- **Your instructions**
Copy each entry below exactly as it appears.

- **Records shown**
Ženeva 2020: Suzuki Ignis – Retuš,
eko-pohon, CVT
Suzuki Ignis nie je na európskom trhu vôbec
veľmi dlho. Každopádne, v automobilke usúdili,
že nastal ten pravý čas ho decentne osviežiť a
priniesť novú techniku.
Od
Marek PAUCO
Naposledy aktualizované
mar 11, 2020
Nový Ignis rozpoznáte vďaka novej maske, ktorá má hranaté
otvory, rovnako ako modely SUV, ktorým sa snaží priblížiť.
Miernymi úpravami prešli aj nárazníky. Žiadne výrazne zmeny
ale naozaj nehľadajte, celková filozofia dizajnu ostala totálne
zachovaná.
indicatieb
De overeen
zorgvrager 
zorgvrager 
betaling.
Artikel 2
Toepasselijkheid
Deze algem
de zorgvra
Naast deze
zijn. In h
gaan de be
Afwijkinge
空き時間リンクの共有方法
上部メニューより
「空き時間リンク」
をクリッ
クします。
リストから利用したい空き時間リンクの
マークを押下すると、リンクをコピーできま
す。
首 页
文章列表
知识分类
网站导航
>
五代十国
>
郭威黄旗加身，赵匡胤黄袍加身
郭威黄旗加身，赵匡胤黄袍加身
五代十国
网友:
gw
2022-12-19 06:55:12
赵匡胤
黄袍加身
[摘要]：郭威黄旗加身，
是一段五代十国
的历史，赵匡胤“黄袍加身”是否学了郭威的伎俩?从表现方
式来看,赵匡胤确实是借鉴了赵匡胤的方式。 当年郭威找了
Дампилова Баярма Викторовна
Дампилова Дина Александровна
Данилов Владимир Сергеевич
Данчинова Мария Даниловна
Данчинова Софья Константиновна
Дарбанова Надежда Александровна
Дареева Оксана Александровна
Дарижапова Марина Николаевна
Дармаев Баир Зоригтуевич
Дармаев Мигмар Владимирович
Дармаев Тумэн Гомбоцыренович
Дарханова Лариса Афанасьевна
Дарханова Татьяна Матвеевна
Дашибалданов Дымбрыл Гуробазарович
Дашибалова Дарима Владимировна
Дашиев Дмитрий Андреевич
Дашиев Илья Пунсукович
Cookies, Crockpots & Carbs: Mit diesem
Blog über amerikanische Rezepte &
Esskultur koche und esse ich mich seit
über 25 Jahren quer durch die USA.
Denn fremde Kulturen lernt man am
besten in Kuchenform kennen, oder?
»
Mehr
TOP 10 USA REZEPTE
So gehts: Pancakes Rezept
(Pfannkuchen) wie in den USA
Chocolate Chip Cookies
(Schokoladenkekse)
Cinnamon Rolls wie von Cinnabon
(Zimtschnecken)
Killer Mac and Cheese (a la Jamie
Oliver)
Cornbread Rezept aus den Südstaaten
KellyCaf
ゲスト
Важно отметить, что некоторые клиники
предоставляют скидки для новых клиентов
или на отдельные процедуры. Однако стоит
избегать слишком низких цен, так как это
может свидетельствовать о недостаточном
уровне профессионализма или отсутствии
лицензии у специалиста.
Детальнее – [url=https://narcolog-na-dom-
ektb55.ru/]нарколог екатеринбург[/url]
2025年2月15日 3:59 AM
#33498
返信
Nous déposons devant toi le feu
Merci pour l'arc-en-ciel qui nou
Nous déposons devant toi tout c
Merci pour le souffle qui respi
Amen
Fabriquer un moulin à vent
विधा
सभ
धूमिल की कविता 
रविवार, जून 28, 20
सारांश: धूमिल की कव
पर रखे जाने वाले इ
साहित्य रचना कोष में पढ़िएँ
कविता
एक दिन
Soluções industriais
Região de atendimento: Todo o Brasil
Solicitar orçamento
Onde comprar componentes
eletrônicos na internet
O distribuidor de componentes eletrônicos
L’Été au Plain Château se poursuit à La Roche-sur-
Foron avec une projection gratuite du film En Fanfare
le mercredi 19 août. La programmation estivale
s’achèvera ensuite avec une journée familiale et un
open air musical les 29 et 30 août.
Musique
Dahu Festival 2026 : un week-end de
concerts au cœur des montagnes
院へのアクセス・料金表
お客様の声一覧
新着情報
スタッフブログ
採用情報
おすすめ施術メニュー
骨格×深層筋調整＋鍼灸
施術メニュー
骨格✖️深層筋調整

- **Written response**
Ženeva 2020: Suzuki Ignis – Retuš,
eko-pohon, CVT
Suzuki Ignis nie je na európskom trhu vôbec
veľmi dlho. Každopádne, v automobilke usúdili,
že nastal ten pravý čas ho decentne osviežiť a
priniesť novú techniku.
Od
Marek PAUCO
Naposledy aktualizované
mar 11, 2020
Nový Ignis rozpoznáte vďaka novej maske, ktorá má hranaté
otvory, rovnako ako modely SUV, ktorým sa snaží priblížiť.
Miernymi úpravami prešli aj nárazníky. Žiadne výrazne zmeny
ale naozaj nehľadajte, celková filozofia dizajnu ostala totálne
zachovaná.
indicatieb
De overeen
zorgvrager 
zorgvrager 
betaling.
Artikel 2
Toepasselijkheid
Deze algem
de zorgvra
Naast deze
zijn. In h
gaan de be
Afwijkinge
空き時間リンクの共有方法
上部メニューより
「空き時間リンク」
をクリッ
クします。
リストから利用したい空き時間リンクの
マークを押下すると、リンクをコピーできま
す。
首 页
文章列表
知识分类
网站导航
>
五代十国
>
郭威黄旗加身，赵匡胤黄袍加身
郭威黄旗加身，赵匡胤黄袍加身
五代十国
网友:
gw
2022-12-19 06:55:12
赵匡胤
黄袍加身
[摘要]：郭威黄旗加身，
是一段五代十国
的历史，赵匡胤“黄袍加身”是否学了郭威的伎俩?从表现方
式来看,赵匡胤确实是借鉴了赵匡胤的方式。 当年郭威找了
Дампилова Баярма Викторовна
Дампилова Дина Александровна
Данилов Владимир Сергеевич
Данчинова Мария Даниловна
Данчинова Софья Константиновна
Дарбанова Надежда Александровна
Дареева Оксана Александровна
Дарижапова Марина Николаевна
Дармаев Баир Зоригтуевич
Дармаев Мигмар Владимирович
Дармаев Тумэн Гомбоцыренович
Дарханова Лариса Афанасьевна
Дарханова Татьяна Матвеевна
Дашибалданов Дымбрыл Гуробазарович
Дашибалова Дарима Владимировна
Дашиев Дмитрий Андреевич
Дашиев Илья Пунсукович
Cookies, Crockpots & Carbs: Mit diesem
Blog über amerikanische Rezepte &
Esskultur koche und esse ich mich seit
über 25 Jahren quer durch die USA.
Denn fremde Kulturen lernt man am
besten in Kuchenform kennen, oder?
»
Mehr
TOP 10 USA REZEPTE
So gehts: Pancakes Rezept
(Pfannkuchen) wie in den USA
Chocolate Chip Cookies
(Schokoladenkekse)
Cinnamon Rolls wie von Cinnabon
(Zimtschnecken)
Killer Mac and Cheese (a la Jamie
Oliver)
Cornbread Rezept aus den Südstaaten
KellyCaf
ゲスト
Важно отметить, что некоторые клиники
предоставляют скидки для новых клиентов
или на отдельные процедуры. Однако стоит
избегать слишком низких цен, так как это
может свидетельствовать о недостаточном
уровне профессионализма или отсутствии
лицензии у специалиста.
Детальнее – [url=https://narcolog-na-dom-
ektb55.ru/]нарколог екатеринбург[/url]
2025年2月15日 3:59 AM
#33498
返信
Nous déposons devant toi le feu
Merci pour l'arc-en-ciel qui nou
Nous déposons devant toi tout c
Merci pour le souffle qui respi
Amen
Fabriquer un moulin à vent
विधा
सभ
धूमिल की कविता 
रविवार, जून 28, 20
सारांश: धूमिल की कव
पर रखे जाने वाले इ
साहित्य रचना कोष में पढ़िएँ
कविता
एक दिन
Soluções industriais
Região de atendimento: Todo o Brasil
Solicitar orçamento
Onde comprar componentes
eletrônicos na internet
O distribuidor de componentes eletrônicos
L’Été au Plain Château se poursuit à La Roche-sur-
Foron avec une projection gratuite du film En Fanfare
le mercredi 19 août. La programmation estivale
s’achèvera ensuite avec une journée familiale et un
open air musical les 29 et 30 août.
Musique
Dahu Festival 2026 : un week-end de
concerts au cœur des montagnes
院へのアクセス・料金表
お客様の声一覧
新着情報
スタッフブログ
採用情報
おすすめ施術メニュー
骨格×深層筋調整＋鍼灸
施術メニュー
骨格✖️深層筋調整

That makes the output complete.